O Sinog - Sindicato Nacional das Empresas de Odontologia de Grupo, acaba de lançar a 10ª edição do Prêmio Sinog de Odontologia destinado a cirurgiões-dentistas e estudantes de Odontologia. O tema escolhido para os cirugiões-dentistas é "Valorização da Odontologia: Ações que contribuam para a ampliação e fidelização da rede credenciada das operadoras e que aprimorem a qualidade dos serviços prestados aos beneficiários dos planos odontológicos", e para os Estudantes de Odontologia, "Novas Tecnologias de Imagem em Odontologia: Como essas ferramentas de diagnóstico e controle de qualidade dos serviços odontológicos podem contribuir para a segurança do cirurgião-dentista e seu paciente e para o aperfeiçoamento da relação do credenciado com a operadora de planos odontológicos".

A novidade nesta edição é que, embora os ganhadores anteriores das três últimas edições não possam concorrer ao prêmio, os cirurgiões-dentistas recém formados, com o registro profissional, e que tenham participado na categoria de estudantes, nas edições anteriores, poderão participar em 2011 dentro da respectiva modalidade.

Na modalidade cirurgiões-dentistas o prêmio é de R$ 13 mil reais bruto, além de diploma e troféu.
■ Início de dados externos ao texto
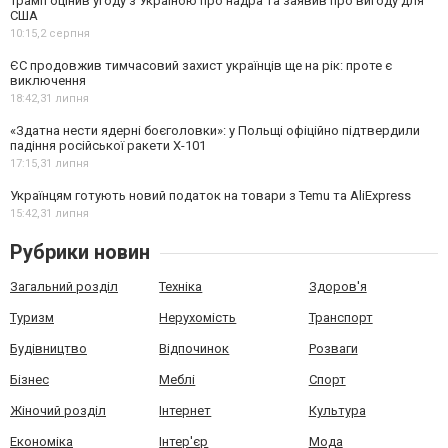
Трамп оцінив угоду з Україною про надра та заявив про вигоду для
США
10:15,
2 серпня
ЄС продовжив тимчасовий захист українців ще на рік: проте є
виключення
18:42,
31 липня
«Здатна нести ядерні боєголовки»: у Польщі офіційно підтвердили
падіння російської ракети Х-101
17:15,
31 липня
Українцям готують новий податок на товари з Temu та AliExpress
15:42,
31 липня
Рубрики новин
Загальний розділ
Техніка
Здоров'я
Туризм
Нерухомість
Транспорт
Будівництво
Відпочинок
Розваги
Бізнес
Меблі
Спорт
Жіночий розділ
Інтернет
Культура
Економіка
Інтер'єр
Мода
Já para os estudantes de Odontologia, a premiação é R$ 8 mil reais bruto, mais o diploma e o troféu e, caso o trabalho vencedor tenha contado com a supervisão de um professor orientador, o docente receberá como homenagem uma menção honrosa e a participação na solenidade de premiação, e a Faculdade de Odontologia cujo trabalho apresentado por seu estudante for o vencedor também receberá um troféu.

As inscrições para a 10ª edição, com a entrega dos trabalhos, de ambas as categorias, poderão ser feitas até o dia 15 de abril de 2011. O regulamento completo do Prêmio Sinog de Odontologia está disponível no endereço www.sinog.com.br/premio. A premiação acontecerá durante o jantar oficial de abertura da feira Hospitalar no dia 25 de maio de 2011, em São Paulo, em local a ser divulgado. Mais informações poderão ser obtidas através do e-mail secretaria@sinog.com.br ou pelo telefone (11) 3289-7299.

O Prêmio Sinog de Odontologia

Idealizado com o objetivo de valorizar o trabalho da classe odontológica e promover o desenvolvimento de pesquisas, seja no setor acadêmico ou profissional, o prêmio Sinog, criado em 2000, é anual e conta com temas diferentes a cada nova edição.